Segment Open

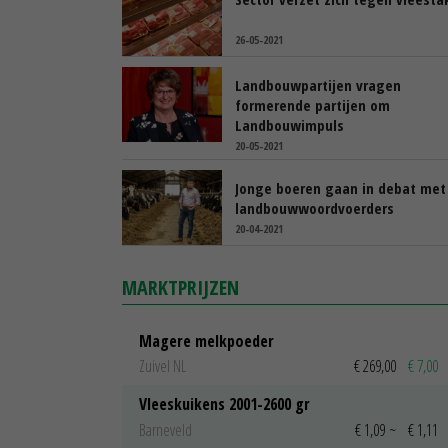
26-05-2021
Landbouwpartijen vragen
formerende partijen om
Landbouwimpuls
20-05-2021
Jonge boeren gaan in debat met
landbouwwoordvoerders
20-04-2021
MARKTPRIJZEN
Magere melkpoeder
Zuivel NL
€ 269,00
€ 7,00
Vleeskuikens 2001-2600 gr
Barneveld
€ 1,09
~
€ 1,11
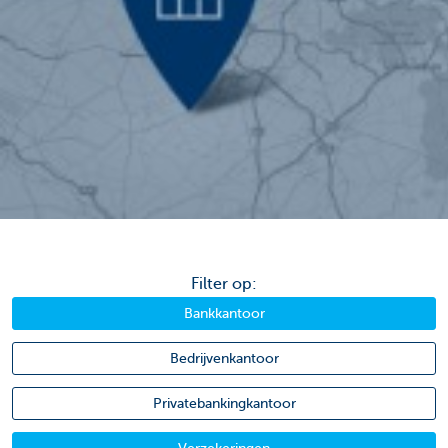
Filter op:
Bankkantoor
Bedrijvenkantoor
Privatebankingkantoor
Verzekeringen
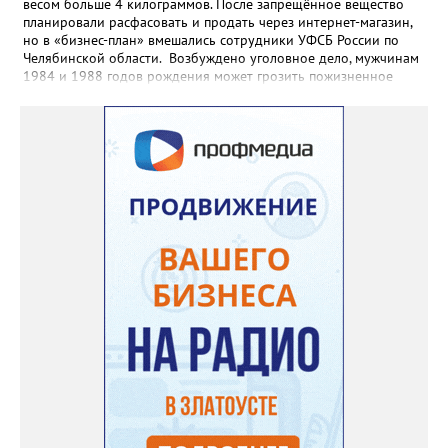
весом больше 4 килограммов. После запрещённое вещество
планировали расфасовать и продать через интернет-магазин,
но в «бизнес-план» вмешались сотрудники УФСБ России по
Челябинской области. Возбуждено уголовное дело, мужчинам
1984 и 1988 годов рождения может грозить пожизненное
лишение свободы. Борьбу с незаконным оборотом
наркотиков региональное УФСБ ведёт по всем фронтам. Так,
сотрудники управления ликвидировали две подпольных
химических лаборатории по производству и расфасовке
наркотических средств. В общей сложности оперативники
изъяли из незаконного оборота более 65 килограммов
«синтетики» и свыше 600 килограммов прекурсоров,
предназначенных для дальнейшего производства наркотиков
и психотропных веществ, а также химические реактивы и
лабораторное оборудование.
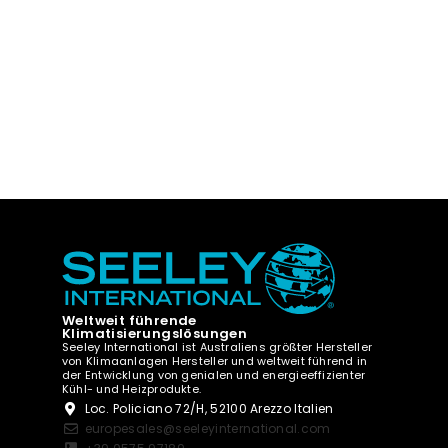
Weltweit führende
Klimatisierungslösungen
Seeley International ist Australiens größter Hersteller
von Klimaanlagen Hersteller und weltweit führend in
der Entwicklung von genialen und energieeffizienter
Kühl- und Heizprodukte.
Loc. Policiano 72/H, 52100 Arezzo Italien
europesales@seeleyinternational.com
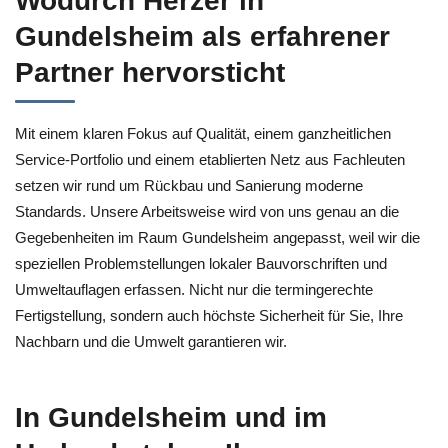
Wodurch Herzer in
Gundelsheim als erfahrener
Partner hervorsticht
Mit einem klaren Fokus auf Qualität, einem ganzheitlichen
Service-Portfolio und einem etablierten Netz aus Fachleuten
setzen wir rund um Rückbau und Sanierung moderne
Standards. Unsere Arbeitsweise wird von uns genau an die
Gegebenheiten im Raum Gundelsheim angepasst, weil wir die
speziellen Problemstellungen lokaler Bauvorschriften und
Umweltauflagen erfassen. Nicht nur die termingerechte
Fertigstellung, sondern auch höchste Sicherheit für Sie, Ihre
Nachbarn und die Umwelt garantieren wir.
In Gundelsheim und im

Segment Closed

Aim of the exercise: In the entries above, the lines between the one holding "setzen wir rund" and the one holding "Fertigstellung, sondern auch", inclusive, are to be printed exactly as written, and those alone.

The completed task:
setzen wir rund um Rückbau und Sanierung moderne
Standards. Unsere Arbeitsweise wird von uns genau an die
Gegebenheiten im Raum Gundelsheim angepasst, weil wir die
speziellen Problemstellungen lokaler Bauvorschriften und
Umweltauflagen erfassen. Nicht nur die termingerechte
Fertigstellung, sondern auch höchste Sicherheit für Sie, Ihre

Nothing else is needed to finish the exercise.